(Dataset excerpts)
<<<<

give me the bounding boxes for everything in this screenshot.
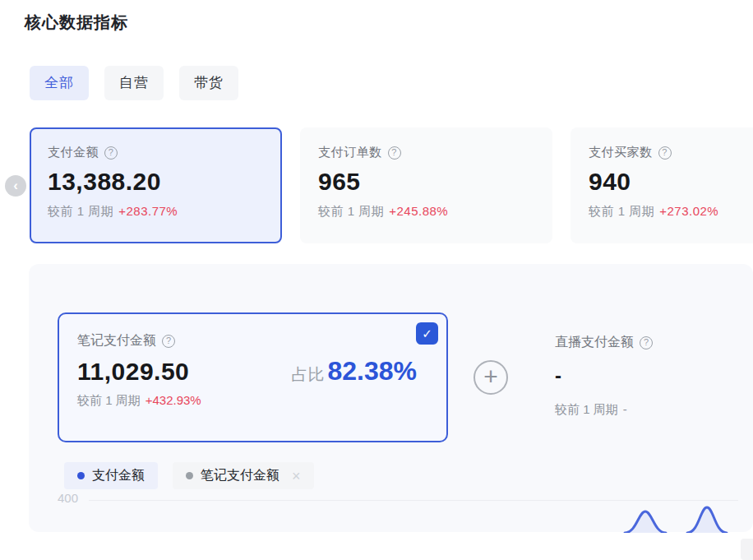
legend-label: 支付金额 [92, 467, 145, 484]
close-icon[interactable]: × [292, 469, 301, 484]
delta-value: +432.93% [146, 393, 201, 407]
live-card-value: - [555, 364, 744, 387]
legend-item-payment-amount[interactable]: 支付金额 [64, 462, 158, 489]
metric-value: 940 [589, 168, 753, 196]
core-metrics-dashboard: 核心数据指标 全部 自营 带货 支付金额 ? 13,388.20 较前 1 周期… [0, 0, 753, 560]
help-icon[interactable]: ? [162, 335, 175, 348]
legend-item-note-payment[interactable]: 笔记支付金额 × [173, 462, 314, 489]
metric-compare: 较前 1 周期+273.02% [589, 204, 753, 220]
add-metric-button[interactable]: + [474, 360, 508, 395]
metric-value: 13,388.20 [48, 168, 264, 196]
metric-card-label: 支付订单数 [318, 145, 382, 160]
delta-value: +245.88% [389, 204, 448, 218]
note-card-value: 11,029.50 [77, 358, 189, 386]
metric-card-payment-amount[interactable]: 支付金额 ? 13,388.20 较前 1 周期+283.77% [30, 127, 282, 243]
help-icon[interactable]: ? [640, 336, 653, 349]
tab-affiliate[interactable]: 带货 [179, 66, 238, 100]
tab-self-operated[interactable]: 自营 [104, 66, 164, 100]
tab-all[interactable]: 全部 [30, 66, 89, 100]
help-icon[interactable]: ? [658, 146, 672, 160]
metric-card-label: 支付金额 [48, 145, 99, 160]
scrollbar-fragment[interactable] [741, 539, 753, 560]
chart-legend: 支付金额 笔记支付金额 × [64, 462, 314, 489]
metric-card-payment-orders[interactable]: 支付订单数 ? 965 较前 1 周期+245.88% [300, 127, 552, 243]
legend-dot-blue [77, 472, 85, 479]
help-icon[interactable]: ? [388, 146, 401, 160]
note-card-compare: 较前 1 周期+432.93% [77, 393, 428, 409]
note-payment-card[interactable]: ✓ 笔记支付金额 ? 11,029.50 占比 82.38% 较前 1 周期+4… [58, 312, 448, 442]
legend-dot-gray [186, 472, 193, 479]
metric-compare: 较前 1 周期+245.88% [318, 204, 534, 220]
legend-label: 笔记支付金额 [201, 467, 279, 484]
plus-icon: + [483, 364, 498, 389]
scope-tabs: 全部 自营 带货 [30, 66, 238, 100]
chevron-left-icon: ‹ [13, 178, 18, 192]
metric-compare: 较前 1 周期+283.77% [48, 204, 264, 220]
live-payment-card[interactable]: 直播支付金额 ? - 较前 1 周期- [555, 334, 744, 418]
y-axis-tick-400: 400 [58, 491, 78, 505]
chart-line-peaks [567, 500, 753, 533]
live-card-label: 直播支付金额 [555, 334, 634, 351]
delta-value: +283.77% [118, 204, 178, 218]
share-label: 占比 [291, 363, 324, 386]
live-card-compare: 较前 1 周期- [555, 402, 744, 418]
metric-value: 965 [318, 168, 534, 196]
note-card-label: 笔记支付金额 [77, 332, 156, 349]
page-title: 核心数据指标 [25, 12, 128, 34]
share-value: 82.38% [327, 356, 417, 386]
delta-value: +273.02% [659, 204, 718, 218]
metric-card-label: 支付买家数 [589, 145, 653, 160]
metric-card-payment-buyers[interactable]: 支付买家数 ? 940 较前 1 周期+273.02% [571, 127, 753, 243]
carousel-prev-button[interactable]: ‹ [5, 175, 26, 197]
help-icon[interactable]: ? [104, 146, 118, 160]
checkbox-checked-icon[interactable]: ✓ [416, 322, 438, 345]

>>>>

• **Work item**: Output every entry exactly, leaving out pictures.

• **Answer section**:
give me the bounding boxes for everything in this screenshot.
legend-label: 支付金额 [92, 467, 145, 484]
close-icon[interactable]: × [292, 469, 301, 484]
delta-value: +432.93% [146, 393, 201, 407]
live-card-value: - [555, 364, 744, 387]
legend-item-payment-amount[interactable]: 支付金额 [64, 462, 158, 489]
metric-value: 940 [589, 168, 753, 196]
core-metrics-dashboard: 核心数据指标 全部 自营 带货 支付金额 ? 13,388.20 较前 1 周期… [0, 0, 753, 560]
help-icon[interactable]: ? [162, 335, 175, 348]
legend-item-note-payment[interactable]: 笔记支付金额 × [173, 462, 314, 489]
metric-compare: 较前 1 周期+273.02% [589, 204, 753, 220]
add-metric-button[interactable]: + [474, 360, 508, 395]
metric-value: 13,388.20 [48, 168, 264, 196]
metric-card-label: 支付订单数 [318, 145, 382, 160]
delta-value: +245.88% [389, 204, 448, 218]
note-card-value: 11,029.50 [77, 358, 189, 386]
metric-card-payment-amount[interactable]: 支付金额 ? 13,388.20 较前 1 周期+283.77% [30, 127, 282, 243]
help-icon[interactable]: ? [640, 336, 653, 349]
tab-affiliate[interactable]: 带货 [179, 66, 238, 100]
tab-self-operated[interactable]: 自营 [104, 66, 164, 100]
tab-all[interactable]: 全部 [30, 66, 89, 100]
help-icon[interactable]: ? [658, 146, 672, 160]
metric-card-label: 支付金额 [48, 145, 99, 160]
scrollbar-fragment[interactable] [741, 539, 753, 560]
chart-legend: 支付金额 笔记支付金额 × [64, 462, 314, 489]
metric-card-payment-orders[interactable]: 支付订单数 ? 965 较前 1 周期+245.88% [300, 127, 552, 243]
legend-dot-blue [77, 472, 85, 479]
help-icon[interactable]: ? [388, 146, 401, 160]
note-card-compare: 较前 1 周期+432.93% [77, 393, 428, 409]
note-payment-card[interactable]: ✓ 笔记支付金额 ? 11,029.50 占比 82.38% 较前 1 周期+4… [58, 312, 448, 442]
legend-dot-gray [186, 472, 193, 479]
metric-compare: 较前 1 周期+245.88% [318, 204, 534, 220]
legend-label: 笔记支付金额 [201, 467, 279, 484]
plus-icon: + [483, 364, 498, 389]
scope-tabs: 全部 自营 带货 [30, 66, 238, 100]
chevron-left-icon: ‹ [13, 178, 18, 192]
metric-compare: 较前 1 周期+283.77% [48, 204, 264, 220]
live-payment-card[interactable]: 直播支付金额 ? - 较前 1 周期- [555, 334, 744, 418]
y-axis-tick-400: 400 [58, 491, 78, 505]
chart-line-peaks [567, 500, 753, 533]
live-card-label: 直播支付金额 [555, 334, 634, 351]
delta-value: +283.77% [118, 204, 178, 218]
share-label: 占比 [291, 363, 324, 386]
live-card-compare: 较前 1 周期- [555, 402, 744, 418]
metric-value: 965 [318, 168, 534, 196]
note-card-label: 笔记支付金额 [77, 332, 156, 349]
page-title: 核心数据指标 [25, 12, 128, 34]
share-value: 82.38% [327, 356, 417, 386]
delta-value: +273.02% [659, 204, 718, 218]
metric-card-label: 支付买家数 [589, 145, 653, 160]
metric-card-payment-buyers[interactable]: 支付买家数 ? 940 较前 1 周期+273.02% [571, 127, 753, 243]
carousel-prev-button[interactable]: ‹ [5, 175, 26, 197]
help-icon[interactable]: ? [104, 146, 118, 160]
checkbox-checked-icon[interactable]: ✓ [416, 322, 438, 345]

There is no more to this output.